I was wheeled in, placed in a room, and tested for heart problems, lung problems, scanned, screened, bled [they actually had new leeches] and finally told..... well, I had a fever of over 102 and fluid in my lungs, but that was common in people of my age, and they believed it was steroids which had caused my breathing problems. Shuttled home I was before the morning lapsed.

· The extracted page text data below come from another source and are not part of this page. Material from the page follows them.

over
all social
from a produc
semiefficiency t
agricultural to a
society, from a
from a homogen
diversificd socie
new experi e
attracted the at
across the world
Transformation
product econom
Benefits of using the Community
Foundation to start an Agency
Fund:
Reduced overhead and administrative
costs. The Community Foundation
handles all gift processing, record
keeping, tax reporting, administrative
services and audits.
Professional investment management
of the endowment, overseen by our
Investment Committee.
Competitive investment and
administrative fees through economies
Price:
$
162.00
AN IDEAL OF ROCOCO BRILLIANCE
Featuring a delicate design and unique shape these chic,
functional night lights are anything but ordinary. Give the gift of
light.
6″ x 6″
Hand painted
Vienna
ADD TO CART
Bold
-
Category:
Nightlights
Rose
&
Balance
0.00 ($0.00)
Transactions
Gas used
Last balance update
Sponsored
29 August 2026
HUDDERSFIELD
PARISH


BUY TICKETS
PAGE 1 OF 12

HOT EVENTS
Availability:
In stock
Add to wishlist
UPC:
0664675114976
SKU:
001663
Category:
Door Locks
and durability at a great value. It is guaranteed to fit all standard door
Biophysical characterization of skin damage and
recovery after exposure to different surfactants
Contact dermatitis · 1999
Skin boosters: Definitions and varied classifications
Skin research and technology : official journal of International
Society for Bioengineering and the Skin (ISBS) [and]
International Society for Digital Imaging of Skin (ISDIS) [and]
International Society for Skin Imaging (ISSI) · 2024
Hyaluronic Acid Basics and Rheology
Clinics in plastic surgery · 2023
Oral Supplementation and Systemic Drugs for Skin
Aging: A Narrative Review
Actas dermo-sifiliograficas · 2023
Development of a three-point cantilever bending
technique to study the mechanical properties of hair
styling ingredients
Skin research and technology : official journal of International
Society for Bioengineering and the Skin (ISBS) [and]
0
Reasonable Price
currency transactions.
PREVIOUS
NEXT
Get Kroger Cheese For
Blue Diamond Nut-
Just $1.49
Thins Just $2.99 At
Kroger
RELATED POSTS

Home. Where my fever rose, the family was concerned, the breathing was yet labored, NO I DID NOT want to return to the hospital whence I had emerged. So we packed me in ice and fought the fight of the feever until midnight. Family alarmed, Mark gasping for every breath, and we learned later, I had been sent home with post surgical pneumonia, AND Doc was surprised to see me for my doctor appt since I should have died Sunday night.

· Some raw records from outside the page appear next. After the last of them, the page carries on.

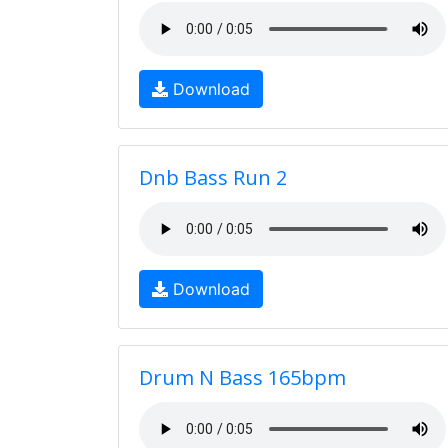
Download
Dnb Bass Run 2
Download
Drum N Bass 165bpm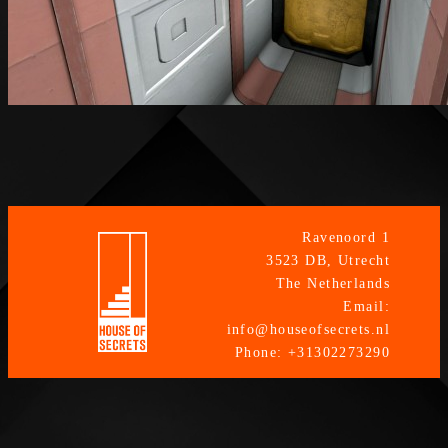
Ravenoord 1
3523 DB, Utrecht
The Netherlands
Email:
info@houseofsecrets.nl
Phone: +31302273290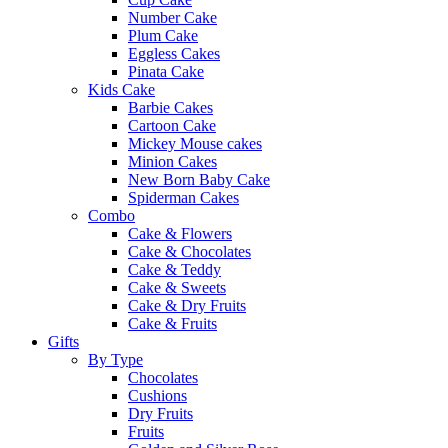
Number Cake
Plum Cake
Eggless Cakes
Pinata Cake
Kids Cake
Barbie Cakes
Cartoon Cake
Mickey Mouse cakes
Minion Cakes
New Born Baby Cake
Spiderman Cakes
Combo
Cake & Flowers
Cake & Chocolates
Cake & Teddy
Cake & Sweets
Cake & Dry Fruits
Cake & Fruits
Gifts
By Type
Chocolates
Cushions
Dry Fruits
Fruits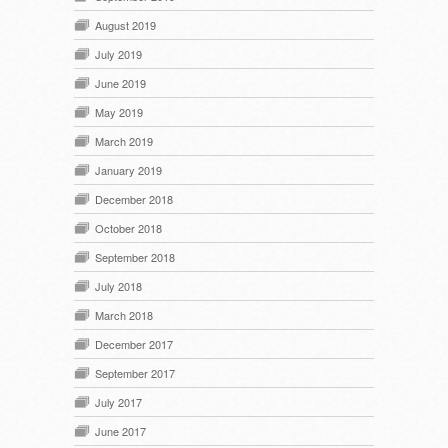
August 2019
July 2019
June 2019
May 2019
March 2019
January 2019
December 2018
October 2018
September 2018
July 2018
March 2018
December 2017
September 2017
July 2017
June 2017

Died Sunday night. Those words can put a certain chill to the bone... or send shivers up the spine. So, I looked online to find the case of a local furniture magnate who had died a few years back after having similar injections and thereafter went into cardiac arrest. This stuff is meant to be taken seriously. Death from one of these episodes may onset from usually cardiac arrest, Leslie's grave filling problem, or pneumonia, the struggle my Doc knows in his heart of hearts the hospital dismissed me possessing. He wanted me overnight in the hospital under a Zpac. Nope, antibiotics, those are for seriously ill people!!!!

So, why write this now????? Because you may be a newbie reading the entirety of my journey from http://neurotalk.psychcentral.com/thread117854.html to here and back again..... Because everytime you set foot or gurney into an OR you really ARE taking your life into a risk with mortality [I am prepared to meet my maker, are you?]...... Because people in ER situations after someone has been in an OR will make poor judgment calls based upon your presentation and send you home when they should keep you.

My Doc's words..... fluid in the lungs plus fever [mine was over 102] are suffering from pneumonia and they will near death in the next few hours. He was boiling angry when he learned of our weekend story. Then he told me I should have died, but for a robust immunie system. I reckon my work here is not finished.

Take your ills seriously. Force yourself on caregivers if you have fever and fluid on the lungs...... you never know, the life you save may be YOUR OWN.